A computer network refers to the hardware (computers, cables etc) and software (operating systems etc) which are inter-connected to communicate and share data. At the most basic level, a computer network can be comprised of just a single device to send data and a single remote device to receive the data. Because of the geographical difference in the scope of computer networks, there has been a process to classify these differences. Provided below is a list of the most common types of geographical computer network.

BAN - Body Area Network - Comprises communication between sensors placed on the human body.

CAN - Campus Area Network - Refers to a number of LAN's connected together at governmental and educational buildings such as college's and universities.

HAN - Home Area Network - As the name would suggest, a HAN is the connection of network enabled devices in a domestic home.

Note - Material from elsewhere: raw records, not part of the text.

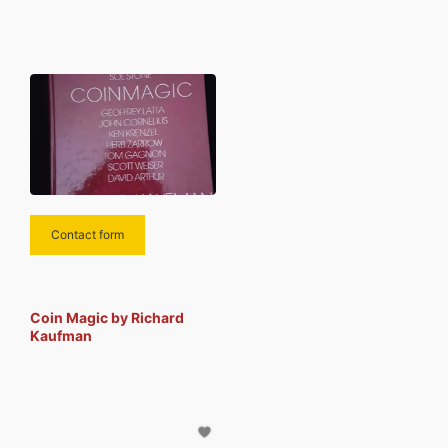
been best sellers, his original
magic effects have been
published and marketed
Contact form
Coin Magic by Richard
Kaufman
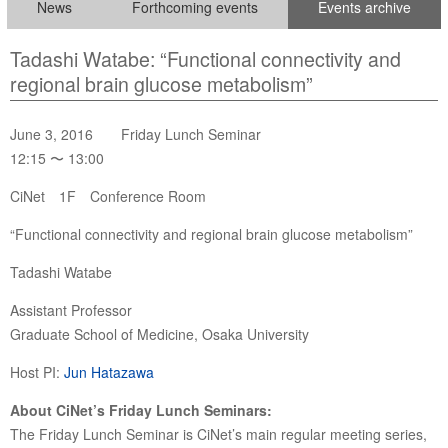
News
Forthcoming events
Events archive
Tadashi Watabe: “Functional connectivity and
regional brain glucose metabolism”
June 3, 2016 Friday Lunch Seminar
12:15 〜 13:00
CiNet 1F Conference Room
“Functional connectivity and regional brain glucose metabolism”
Tadashi Watabe
Assistant Professor
Graduate School of Medicine, Osaka University
Host PI:
Jun Hatazawa
About CiNet’s Friday Lunch Seminars:
The Friday Lunch Seminar is CiNet’s main regular meeting series,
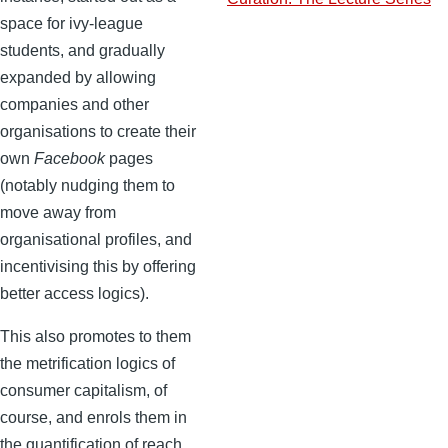
space for ivy-league
students, and gradually
expanded by allowing
companies and other
organisations to create their
own
Facebook
pages
(notably nudging them to
move away from
organisational profiles, and
incentivising this by offering
better access logics).
This also promotes to them
the metrification logics of
consumer capitalism, of
course, and enrols them in
the quantification of reach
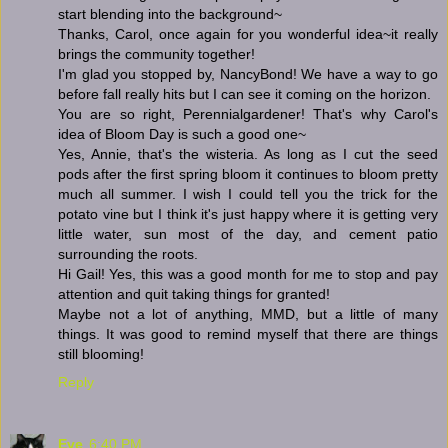
start blending into the background~
Thanks, Carol, once again for you wonderful idea~it really
brings the community together!
I'm glad you stopped by, NancyBond! We have a way to go
before fall really hits but I can see it coming on the horizon.
You are so right, Perennialgardener! That's why Carol's
idea of Bloom Day is such a good one~
Yes, Annie, that's the wisteria. As long as I cut the seed
pods after the first spring bloom it continues to bloom pretty
much all summer. I wish I could tell you the trick for the
potato vine but I think it's just happy where it is getting very
little water, sun most of the day, and cement patio
surrounding the roots.
Hi Gail! Yes, this was a good month for me to stop and pay
attention and quit taking things for granted!
Maybe not a lot of anything, MMD, but a little of many
things. It was good to remind myself that there are things
still blooming!
Reply
Eve
6:40 PM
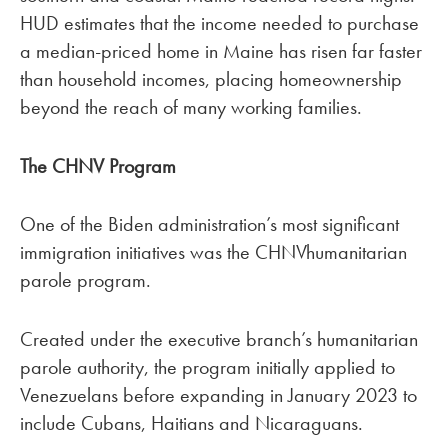
HUD estimates that the income needed to purchase
a median-priced home in Maine has risen far faster
than household incomes, placing homeownership
beyond the reach of many working families.
The CHNV Program
One of the Biden administration’s most significant
immigration initiatives was the CHNVhumanitarian
parole program.
Created under the executive branch’s humanitarian
parole authority, the program initially applied to
Venezuelans before expanding in January 2023 to
include Cubans, Haitians and Nicaraguans.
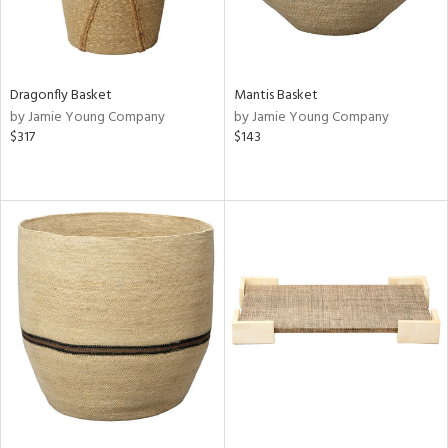
Dragonfly Basket
Mantis Basket
by Jamie Young Company
by Jamie Young Company
$317
$143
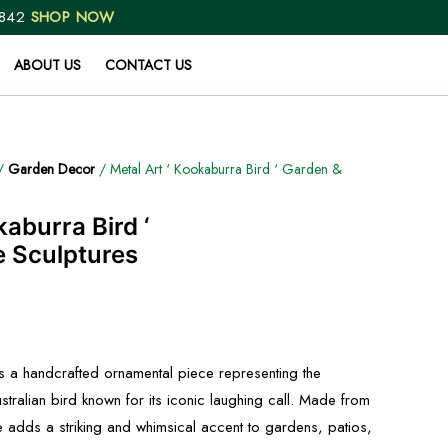
 842
SHOP NOW
ABOUT US
CONTACT US
/
Garden Decor
/ Metal Art ‘ Kookaburra Bird ‘ Garden &
kaburra Bird ‘
 Sculptures
is a handcrafted ornamental piece representing the
stralian bird known for its iconic laughing call. Made from
re adds a striking and whimsical accent to gardens, patios,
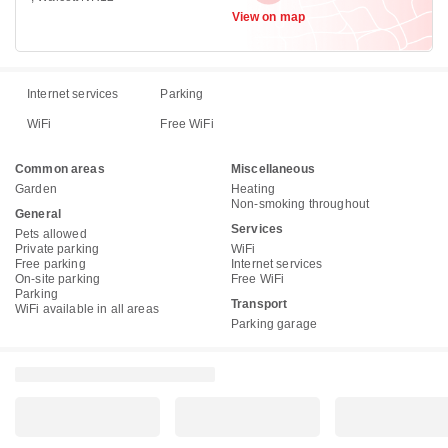
View on map
Internet services
Parking
WiFi
Free WiFi
Common areas
Miscellaneous
Garden
Heating
Non-smoking throughout
General
Services
Pets allowed
Private parking
WiFi
Free parking
Internet services
On-site parking
Free WiFi
Parking
Transport
WiFi available in all areas
Parking garage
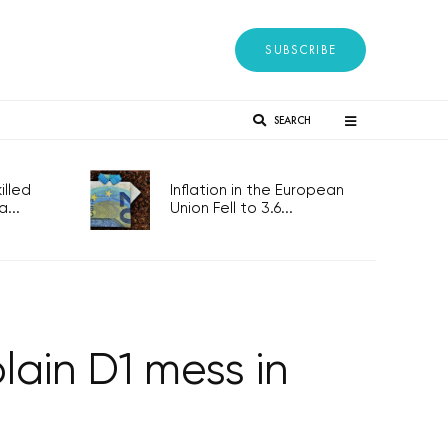
SUBSCRIBE
SEARCH
lled
Inflation in the European
...
Union Fell to 3.6...
lain D1 mess in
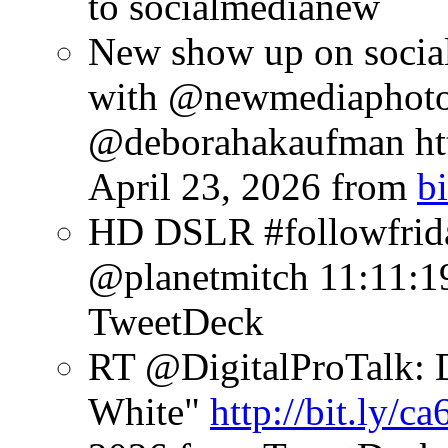
to socialmedianew
New show up on socia
with @newmediaphoto
@deborahakaufman htt
April 23, 2026
from
bi
HD DSLR #followfrid
@planetmitch
11:11:1
TweetDeck
RT @DigitalProTalk: D
White"
http://bit.ly/c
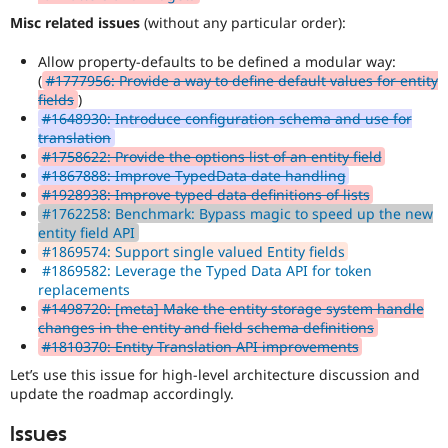
Misc related issues
(without any particular order):
Allow property-defaults to be defined a modular way:
(
#1777956: Provide a way to define default values for entity
fields
)
#1648930: Introduce configuration schema and use for
translation
#1758622: Provide the options list of an entity field
#1867888: Improve TypedData date handling
#1928938: Improve typed data definitions of lists
#1762258: Benchmark: Bypass magic to speed up the new
entity field API
#1869574: Support single valued Entity fields
#1869582: Leverage the Typed Data API for token
replacements
#1498720: [meta] Make the entity storage system handle
changes in the entity and field schema definitions
#1810370: Entity Translation API improvements
Let’s use this issue for high-level architecture discussion and
update the roadmap accordingly.
Issues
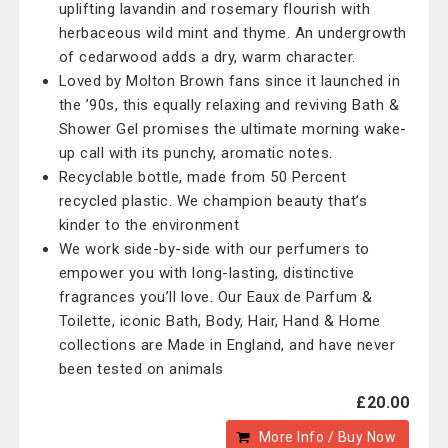
uplifting lavandin and rosemary flourish with
herbaceous wild mint and thyme. An undergrowth
of cedarwood adds a dry, warm character.
Loved by Molton Brown fans since it launched in
the ’90s, this equally relaxing and reviving Bath &
Shower Gel promises the ultimate morning wake-
up call with its punchy, aromatic notes.
Recyclable bottle, made from 50 Percent
recycled plastic. We champion beauty that’s
kinder to the environment
We work side-by-side with our perfumers to
empower you with long-lasting, distinctive
fragrances you’ll love. Our Eaux de Parfum &
Toilette, iconic Bath, Body, Hair, Hand & Home
collections are Made in England, and have never
been tested on animals
£20.00
More Info / Buy Now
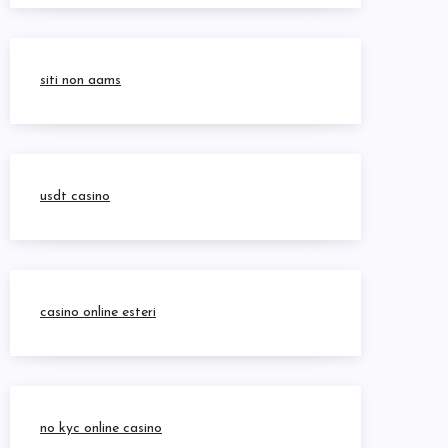
siti non aams
usdt casino
casino online esteri
no kyc online casino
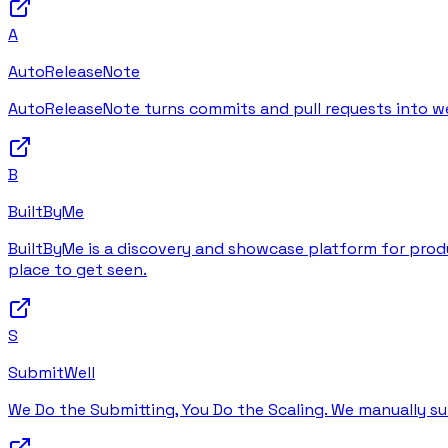
A
AutoReleaseNote
AutoReleaseNote turns commits and pull requests into wel
B
BuiltByMe
BuiltByMe is a discovery and showcase platform for produc
place to get seen.
S
SubmitWell
We Do the Submitting, You Do the Scaling. We manually su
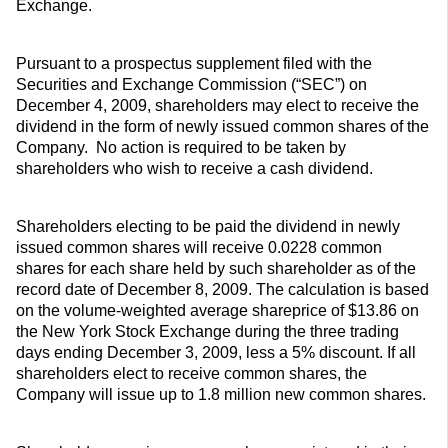
Exchange.
Pursuant to a prospectus supplement filed with the
Securities and Exchange Commission (“SEC”) on
December 4, 2009, shareholders may elect to receive the
dividend in the form of newly issued common shares of the
Company. No action is required to be taken by
shareholders who wish to receive a cash dividend.
Shareholders electing to be paid the dividend in newly
issued common shares will receive 0.0228 common
shares for each share held by such shareholder as of the
record date of December 8, 2009. The calculation is based
on the volume-weighted average shareprice of $13.86 on
the New York Stock Exchange during the three trading
days ending December 3, 2009, less a 5% discount. If all
shareholders elect to receive common shares, the
Company will issue up to 1.8 million new common shares.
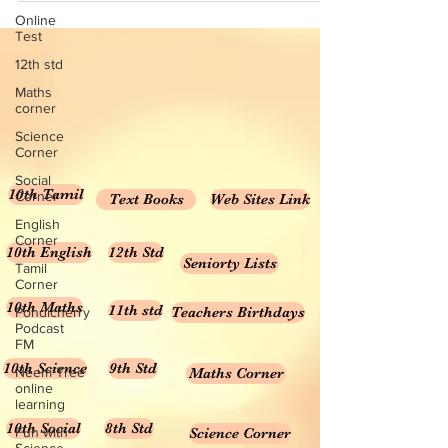
Online
Test
12th std
Maths
corner
Science
Corner
Social
10th Tamil
Corner
Text Books
Web Sites Link
English
Corner
10th English
12th Std
Seniorty Lists
Tamil
Corner
10th Maths
11th std
Teachers Birthdays
Pondicherry
Podcast
FM
10th Science
9th Std
Neem Tree
Maths Corner
online
learning
10th Social
8th Std
Fun with
Science Corner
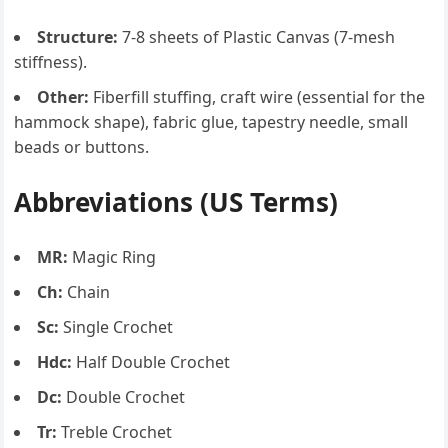
Structure:
7-8 sheets of Plastic Canvas (7-mesh
stiffness).
Other:
Fiberfill stuffing, craft wire (essential for the
hammock shape), fabric glue, tapestry needle, small
beads or buttons.
Abbreviations (US Terms)
MR:
Magic Ring
Ch:
Chain
Sc:
Single Crochet
Hdc:
Half Double Crochet
Dc:
Double Crochet
Tr:
Treble Crochet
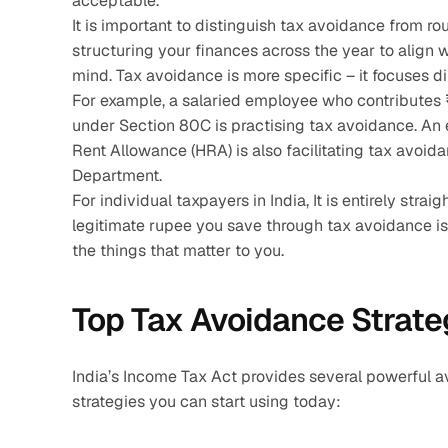
acceptable. 
It is important to distinguish tax avoidance from ro
structuring your finances across the year to align wi
mind. Tax avoidance is more specific – it focuses dir
For example, a salaried employee who contributes ₹1
under Section 80C is practising tax avoidance. An
Rent Allowance (HRA) is also facilitating tax avoi
Department.
For individual taxpayers in India, It is entirely str
legitimate rupee you save through tax avoidance is 
the things that matter to you.
Top Tax Avoidance Strateg
India’s Income Tax Act provides several powerful av
strategies you can start using today:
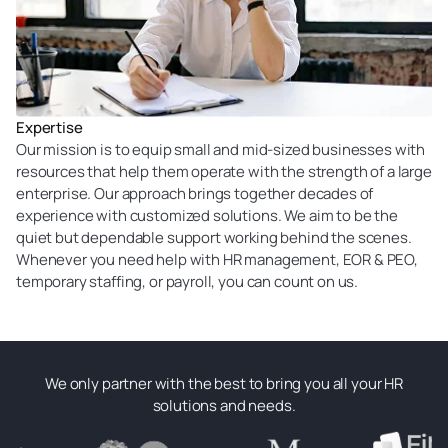
Expertise
Our mission is to equip small and mid-sized businesses with
resources that help them operate with the strength of a large
enterprise. Our approach brings together decades of
experience with customized solutions. We aim to be the
quiet but dependable support working behind the scenes.
Whenever you need help with HR management, EOR & PEO,
temporary staffing, or payroll, you can count on us.
We only partner with the best to bring you all your HR
solutions and needs.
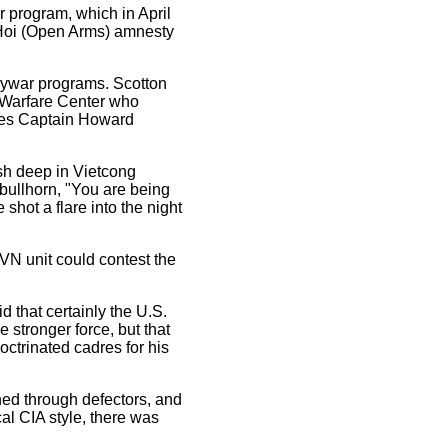
or program, which in April
 Hoi (Open Arms) amnesty
psywar programs. Scotton
 Warfare Center who
ces Captain Howard
ush deep in Vietcong
 bullhorn, "You are being
shot a flare into the night
VN unit could contest the
d that certainly the U.S.
 stronger force, but that
octrinated cadres for his
ned through defectors, and
al CIA style, there was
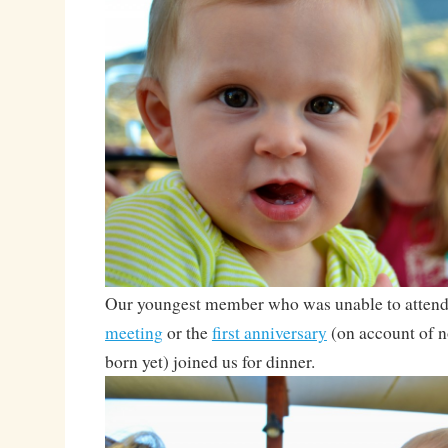
Our youngest member who was unable to attend 
meeting
or the
first anniversary
(on account of n
born yet) joined us for dinner.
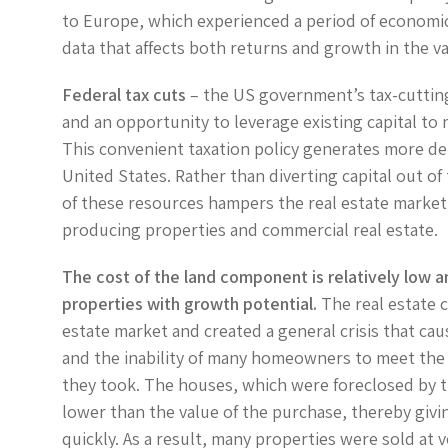
to Europe, which experienced a period of economic
data that affects both returns and growth in the va
Federal tax cuts
– the US government’s tax-cutting
and an opportunity to leverage existing capital to 
This convenient taxation policy generates more de
United States. Rather than diverting capital out of
of these resources hampers the real estate market
producing properties and commercial real estate.
The cost of the land component is relatively low an
properties with growth potential.
The real estate cr
estate market and created a general crisis that caus
and the inability of many homeowners to meet th
they took. The houses, which were foreclosed by th
lower than the value of the purchase, thereby givi
quickly. As a result, many properties were sold at 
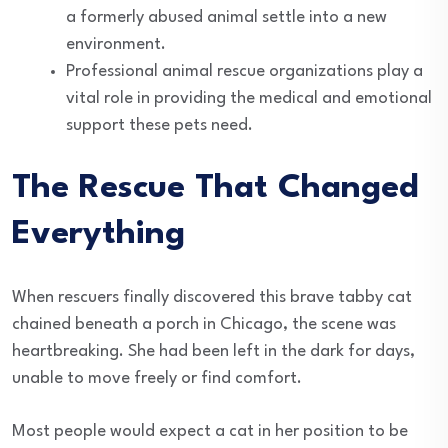
a formerly abused animal settle into a new
environment.
Professional animal rescue organizations play a
vital role in providing the medical and emotional
support these pets need.
The Rescue That Changed
Everything
When rescuers finally discovered this brave tabby cat
chained beneath a porch in Chicago, the scene was
heartbreaking. She had been left in the dark for days,
unable to move freely or find comfort.
Most people would expect a cat in her position to be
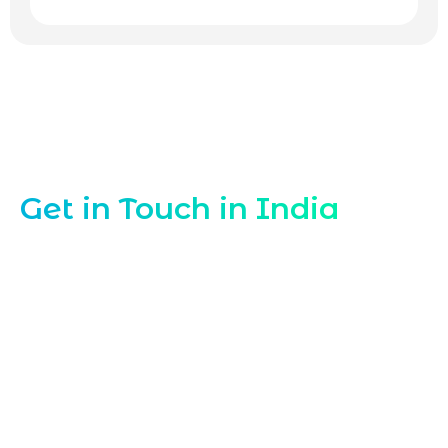
Contact Our WordPress Experts India
Get in Touch in India
Looking for a trusted
WordPress
Developer in India
to build, customize, or
optimize your WordPress projects?
Marqetrix Web Solutions is ready to help.
Reach out now to discuss your WordPress
developer needs, request a quote, or
schedule a consultation with our India-
based WordPress development team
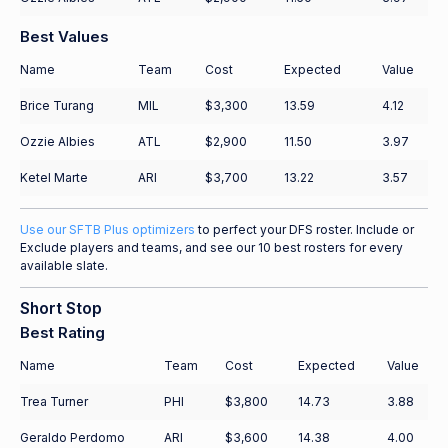
Best Values
Name
Team
Cost
Expected
Value
Brice Turang
MIL
$3,300
13.59
4.12
Ozzie Albies
ATL
$2,900
11.50
3.97
Ketel Marte
ARI
$3,700
13.22
3.57
Use our SFTB Plus optimizers
to perfect your DFS roster. Include or
Exclude players and teams, and see our 10 best rosters for every
available slate.
Short Stop
Best Rating
Name
Team
Cost
Expected
Value
Trea Turner
PHI
$3,800
14.73
3.88
Geraldo Perdomo
ARI
$3,600
14.38
4.00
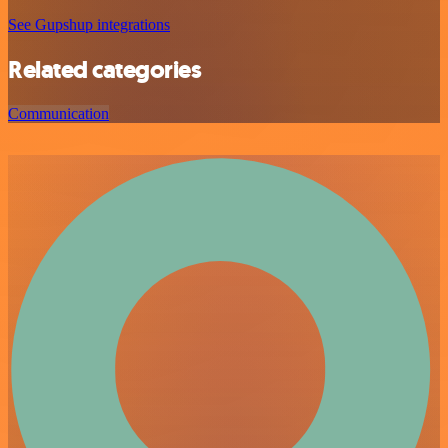
See Gupshup integrations
Related categories
Communication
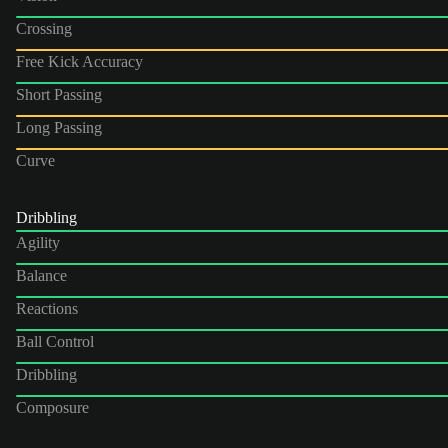
Crossing
Free Kick Accuracy
Short Passing
Long Passing
Curve
Dribbling
Agility
Balance
Reactions
Ball Control
Dribbling
Composure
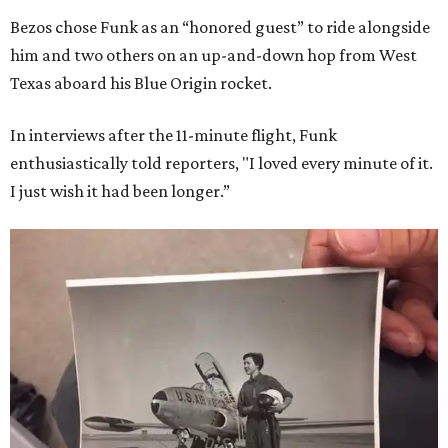
Bezos chose Funk as an “honored guest” to ride alongside
him and two others on an up-and-down hop from West
Texas aboard his Blue Origin rocket.
In interviews after the 11-minute flight, Funk
enthusiastically told reporters, "I loved every minute of it.
I just wish it had been longer.”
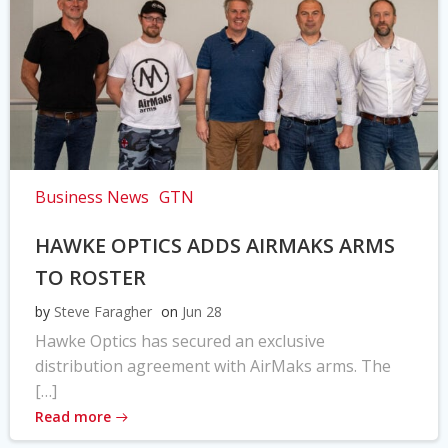
Business News
GTN
HAWKE OPTICS ADDS AIRMAKS ARMS
TO ROSTER
by
Steve Faragher
on
Jun 28
Hawke Optics has secured an exclusive
distribution agreement with AirMaks arms. The
[…]
Read more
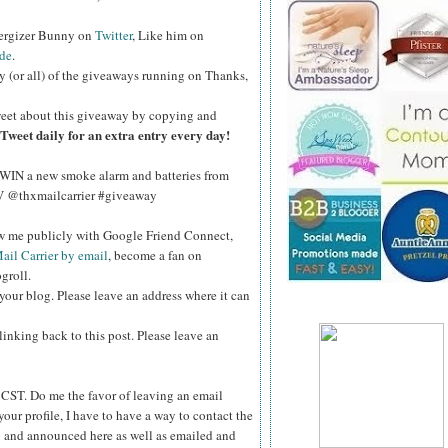
nergizer Bunny on
Twitter
, Like him on
de
.
y (or all) of the giveaways running on Thanks,
eet about this giveaway by copying and
Tweet daily for an extra entry every day!
WIN a new smoke alarm and batteries from
kV @thxmailcarrier #giveaway
ow me publicly with Google Friend Connect,
ail Carrier by email
, become a fan on
groll.
your blog. Please leave an address where it can
inking back to this post. Please leave an
ST. Do me the favor of leaving an email
your profile, I have to have a way to contact the
 and announced here as well as emailed and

LAN - Local Area Network - The scope of a LAN is larger than that of a HAN and smaller than that of a CAN. A LAN is typically the network of computers placed in a school or a small office.

MAN - Metropolitan Area Network - Larger than a CAN, a MAN covers a wide metropolitan area - such as city centre - and incorporates high capacity (backbone) networking hardware.

PAN - Personal Area Network - Refers to communication from and between small handheld devices - such as mobile phones, smartphones, bluetooth etc.

WAN - Wide Area Network - The largest of the geographical computer networks listed on this page. WAN's connect regional and national computer networks together.